### Collected data
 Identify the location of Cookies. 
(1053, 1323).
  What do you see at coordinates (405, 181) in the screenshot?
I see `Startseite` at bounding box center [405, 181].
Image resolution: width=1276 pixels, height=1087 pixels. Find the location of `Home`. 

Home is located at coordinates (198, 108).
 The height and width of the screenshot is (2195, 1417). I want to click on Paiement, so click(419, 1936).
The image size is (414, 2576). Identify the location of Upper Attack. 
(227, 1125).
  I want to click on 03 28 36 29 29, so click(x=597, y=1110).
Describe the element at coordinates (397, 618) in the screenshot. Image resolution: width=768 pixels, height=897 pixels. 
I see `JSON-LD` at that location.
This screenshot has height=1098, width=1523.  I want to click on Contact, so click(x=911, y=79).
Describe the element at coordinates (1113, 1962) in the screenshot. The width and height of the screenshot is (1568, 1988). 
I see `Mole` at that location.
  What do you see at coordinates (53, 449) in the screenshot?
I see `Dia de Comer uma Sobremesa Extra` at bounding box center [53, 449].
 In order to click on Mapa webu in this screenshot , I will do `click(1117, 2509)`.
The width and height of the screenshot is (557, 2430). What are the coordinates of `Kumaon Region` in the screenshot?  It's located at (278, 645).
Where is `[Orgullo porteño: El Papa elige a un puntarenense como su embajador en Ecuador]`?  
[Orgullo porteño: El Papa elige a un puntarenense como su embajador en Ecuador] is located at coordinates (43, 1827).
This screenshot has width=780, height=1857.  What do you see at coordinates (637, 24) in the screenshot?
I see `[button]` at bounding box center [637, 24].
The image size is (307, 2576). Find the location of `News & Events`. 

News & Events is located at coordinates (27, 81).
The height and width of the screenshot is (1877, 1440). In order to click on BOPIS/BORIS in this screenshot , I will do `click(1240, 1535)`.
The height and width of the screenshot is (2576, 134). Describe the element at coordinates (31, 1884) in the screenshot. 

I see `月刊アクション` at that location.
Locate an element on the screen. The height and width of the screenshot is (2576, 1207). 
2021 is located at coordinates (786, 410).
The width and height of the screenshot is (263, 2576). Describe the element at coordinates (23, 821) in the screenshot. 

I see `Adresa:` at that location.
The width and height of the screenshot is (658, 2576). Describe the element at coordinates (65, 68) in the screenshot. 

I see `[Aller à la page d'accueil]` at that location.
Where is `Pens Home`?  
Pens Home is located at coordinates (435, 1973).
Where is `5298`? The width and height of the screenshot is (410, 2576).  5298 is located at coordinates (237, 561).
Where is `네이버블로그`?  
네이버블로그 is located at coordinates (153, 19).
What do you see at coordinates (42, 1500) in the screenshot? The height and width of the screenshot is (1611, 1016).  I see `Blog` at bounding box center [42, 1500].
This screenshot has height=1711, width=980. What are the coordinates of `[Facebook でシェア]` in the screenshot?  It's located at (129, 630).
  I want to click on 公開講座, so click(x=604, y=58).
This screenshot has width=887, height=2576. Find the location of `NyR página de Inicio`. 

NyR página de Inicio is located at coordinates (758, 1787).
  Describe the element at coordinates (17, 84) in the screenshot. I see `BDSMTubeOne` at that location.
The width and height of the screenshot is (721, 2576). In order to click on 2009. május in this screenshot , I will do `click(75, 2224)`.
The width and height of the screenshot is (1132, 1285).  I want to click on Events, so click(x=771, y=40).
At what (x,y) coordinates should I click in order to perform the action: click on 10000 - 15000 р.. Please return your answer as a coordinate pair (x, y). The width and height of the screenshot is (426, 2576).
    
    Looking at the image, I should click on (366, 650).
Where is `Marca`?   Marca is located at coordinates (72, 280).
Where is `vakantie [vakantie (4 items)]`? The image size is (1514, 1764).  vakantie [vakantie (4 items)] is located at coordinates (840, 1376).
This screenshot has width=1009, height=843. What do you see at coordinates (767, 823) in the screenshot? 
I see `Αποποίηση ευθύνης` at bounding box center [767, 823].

### How to complete this task
What you hand back must match the records above exactly.

### Your response
 Identify the location of Cookies. 
(1053, 1323).
  What do you see at coordinates (405, 181) in the screenshot?
I see `Startseite` at bounding box center [405, 181].
Image resolution: width=1276 pixels, height=1087 pixels. Find the location of `Home`. 

Home is located at coordinates (198, 108).
 The height and width of the screenshot is (2195, 1417). I want to click on Paiement, so click(419, 1936).
The image size is (414, 2576). Identify the location of Upper Attack. 
(227, 1125).
  I want to click on 03 28 36 29 29, so click(x=597, y=1110).
Describe the element at coordinates (397, 618) in the screenshot. Image resolution: width=768 pixels, height=897 pixels. 
I see `JSON-LD` at that location.
This screenshot has height=1098, width=1523.  I want to click on Contact, so click(x=911, y=79).
Describe the element at coordinates (1113, 1962) in the screenshot. The width and height of the screenshot is (1568, 1988). 
I see `Mole` at that location.
  What do you see at coordinates (53, 449) in the screenshot?
I see `Dia de Comer uma Sobremesa Extra` at bounding box center [53, 449].
 In order to click on Mapa webu in this screenshot , I will do `click(1117, 2509)`.
The width and height of the screenshot is (557, 2430). What are the coordinates of `Kumaon Region` in the screenshot?  It's located at (278, 645).
Where is `[Orgullo porteño: El Papa elige a un puntarenense como su embajador en Ecuador]`?  
[Orgullo porteño: El Papa elige a un puntarenense como su embajador en Ecuador] is located at coordinates (43, 1827).
This screenshot has width=780, height=1857.  What do you see at coordinates (637, 24) in the screenshot?
I see `[button]` at bounding box center [637, 24].
The image size is (307, 2576). Find the location of `News & Events`. 

News & Events is located at coordinates (27, 81).
The height and width of the screenshot is (1877, 1440). In order to click on BOPIS/BORIS in this screenshot , I will do `click(1240, 1535)`.
The height and width of the screenshot is (2576, 134). Describe the element at coordinates (31, 1884) in the screenshot. 

I see `月刊アクション` at that location.
Locate an element on the screen. The height and width of the screenshot is (2576, 1207). 
2021 is located at coordinates (786, 410).
The width and height of the screenshot is (263, 2576). Describe the element at coordinates (23, 821) in the screenshot. 

I see `Adresa:` at that location.
The width and height of the screenshot is (658, 2576). Describe the element at coordinates (65, 68) in the screenshot. 

I see `[Aller à la page d'accueil]` at that location.
Where is `Pens Home`?  
Pens Home is located at coordinates (435, 1973).
Where is `5298`? The width and height of the screenshot is (410, 2576).  5298 is located at coordinates (237, 561).
Where is `네이버블로그`?  
네이버블로그 is located at coordinates (153, 19).
What do you see at coordinates (42, 1500) in the screenshot? The height and width of the screenshot is (1611, 1016).  I see `Blog` at bounding box center [42, 1500].
This screenshot has height=1711, width=980. What are the coordinates of `[Facebook でシェア]` in the screenshot?  It's located at (129, 630).
  I want to click on 公開講座, so click(x=604, y=58).
This screenshot has width=887, height=2576. Find the location of `NyR página de Inicio`. 

NyR página de Inicio is located at coordinates (758, 1787).
  Describe the element at coordinates (17, 84) in the screenshot. I see `BDSMTubeOne` at that location.
The width and height of the screenshot is (721, 2576). In order to click on 2009. május in this screenshot , I will do `click(75, 2224)`.
The width and height of the screenshot is (1132, 1285).  I want to click on Events, so click(x=771, y=40).
At what (x,y) coordinates should I click in order to perform the action: click on 10000 - 15000 р.. Please return your answer as a coordinate pair (x, y). The width and height of the screenshot is (426, 2576).
    
    Looking at the image, I should click on (366, 650).
Where is `Marca`?   Marca is located at coordinates (72, 280).
Where is `vakantie [vakantie (4 items)]`? The image size is (1514, 1764).  vakantie [vakantie (4 items)] is located at coordinates (840, 1376).
This screenshot has width=1009, height=843. What do you see at coordinates (767, 823) in the screenshot? 
I see `Αποποίηση ευθύνης` at bounding box center [767, 823].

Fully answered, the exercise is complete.